How to perform the Kruskal-Wallis test in R?
How to perform the Kruskal-Wallis test in R, when there are more than two groups, the Kruskal-Wallis test by rank is a non-parametric alternative to the one-way ANOVA test.
It extends the two-samples Wilcoxon test. When the assumptions of the one-way ANOVA test are not met, this method is advised.
This article will show you how to use R to compute the Kruskal-Wallis test.
How to perform the Kruskal-Wallis test in R
We’ll use the PlantGrowth data set that comes with R. It provides the weight of plants produced under two distinct treatment conditions and a control condition.
data <- PlantGrowth
Let’s print the head of the file
head(data)
weight group 1 4.17 ctrl 2 5.58 ctrl 3 5.18 ctrl 4 6.11 ctrl 5 4.50 ctrl 6 4.61 ctrl
The column “group” is known as a factor in R, while the different categories (“ctr”, “trt1”, “trt2”) are known as factor levels. The levels are listed in alphabetical order.
Display group levels
levels(data$group) [1] "ctrl" "trt1" "trt2"
If the levels are not in the correct order automatically, reorder them as follows:
data$group <- ordered(data$group, levels = c("ctrl", "trt1", "trt2"))
Summary statistics can be calculated by groupings. You can use the dplyr package.
Type this to install the dplyr package:
install.packages("dplyr")
Compute summary statistics by groups:
library(dplyr)
group_by(data, group) %>% summarise( count = n(), mean = mean(weight, na.rm = TRUE), sd = sd(weight, na.rm = TRUE), median = median(weight, na.rm = TRUE), IQR = IQR(weight, na.rm = TRUE) )
Source: local data frame [3 x 6]
group count mean sd median IQR (fctr) (int) (dbl) (dbl) (dbl) (dbl) 1 ctrl 10 5.032 0.5830914 5.155 0.7425 2 trt1 10 4.661 0.7936757 4.550 0.6625 3 trt2 10 5.526 0.4425733 5.435 0.4675
Use box plots to visualize the data.
Read R base graphs to learn how to utilize them. For easy ggplot2-based data visualization, we’ll use the ggpubr R tool.
Download and install the most recent version of ggpubr.

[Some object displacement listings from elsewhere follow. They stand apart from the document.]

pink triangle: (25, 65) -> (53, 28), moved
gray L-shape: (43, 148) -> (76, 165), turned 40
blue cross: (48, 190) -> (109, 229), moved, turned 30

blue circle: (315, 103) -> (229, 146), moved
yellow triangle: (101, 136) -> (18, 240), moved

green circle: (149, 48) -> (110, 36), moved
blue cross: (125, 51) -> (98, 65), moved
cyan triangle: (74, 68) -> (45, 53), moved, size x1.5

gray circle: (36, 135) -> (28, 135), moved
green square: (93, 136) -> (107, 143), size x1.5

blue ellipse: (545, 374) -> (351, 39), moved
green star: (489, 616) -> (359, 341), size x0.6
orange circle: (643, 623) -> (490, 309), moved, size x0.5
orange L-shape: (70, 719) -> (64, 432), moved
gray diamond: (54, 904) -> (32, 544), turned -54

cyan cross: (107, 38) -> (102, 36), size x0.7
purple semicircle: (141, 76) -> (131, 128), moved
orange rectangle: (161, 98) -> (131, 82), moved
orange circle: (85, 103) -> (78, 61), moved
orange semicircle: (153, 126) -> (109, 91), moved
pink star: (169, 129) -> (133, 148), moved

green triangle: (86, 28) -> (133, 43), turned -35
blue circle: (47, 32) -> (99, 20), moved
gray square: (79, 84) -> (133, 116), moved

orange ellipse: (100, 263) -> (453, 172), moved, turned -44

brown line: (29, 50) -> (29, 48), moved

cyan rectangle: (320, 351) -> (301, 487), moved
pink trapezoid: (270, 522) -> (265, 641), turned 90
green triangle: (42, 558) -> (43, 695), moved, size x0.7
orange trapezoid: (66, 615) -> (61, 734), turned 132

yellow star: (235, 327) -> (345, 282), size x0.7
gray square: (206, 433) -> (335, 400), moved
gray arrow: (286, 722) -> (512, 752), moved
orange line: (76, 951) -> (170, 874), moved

install.packages("ggpubr")
Let’s plot weight by group and color by group
library("ggpubr") ggboxplot(my_data, x = "group", y = "weight", color = "group", palette = c("#00AFBB", "#E7B800", "#FC4E07"), order = c("ctrl", "trt1", "trt2"), ylab = "Weight", xlab = "Treatment")
Add error bars: mean_se
library("ggpubr") ggline(data, x = "group", y = "weight", add = c("mean_se", "jitter"), order = c("ctrl", "trt1", "trt2"), ylab = "Weight", xlab = "Treatment")
Compute Kruskal-Wallis test
We want to see if the average weights of the plants in the three experimental circumstances vary significantly.
The test can be run using the kruskal.test() function as follows.
kruskal.test(weight ~ group, data = data)
Kruskal-Wallis rank-sum test
data: weight by group Kruskal-Wallis chi-squared = 7.9882, df = 2, p-value = 0.01842
Inference
We can conclude that there are significant differences between the treatment groups because the p-value is less than the significance criterion of 0.05.
Multiple pairwise comparisons between groups were conducted.
We know there is a substantial difference between groups based on the Kruskal-Wallis test’s results, but we don’t know which pairings of groups are different.
The function pairwise.wilcox.test() can be used to calculate pairwise comparisons between group levels with different testing corrections.
pairwise.wilcox.test(PlantGrowth$weight, PlantGrowth$group, p.adjust.method = "BH")
Pairwise comparisons using the Wilcoxon rank-sum test
How to perform a one-sample t-test in R?
data: PlantGrowth$weight and PlantGrowth$group ctrl trt1 trt1 0.199 - trt2 0.095 0.027
p-value adjustment method: BH
Conclusion
Only trt1 and trt2 are statistically different (p<0.05) in the pairwise comparison.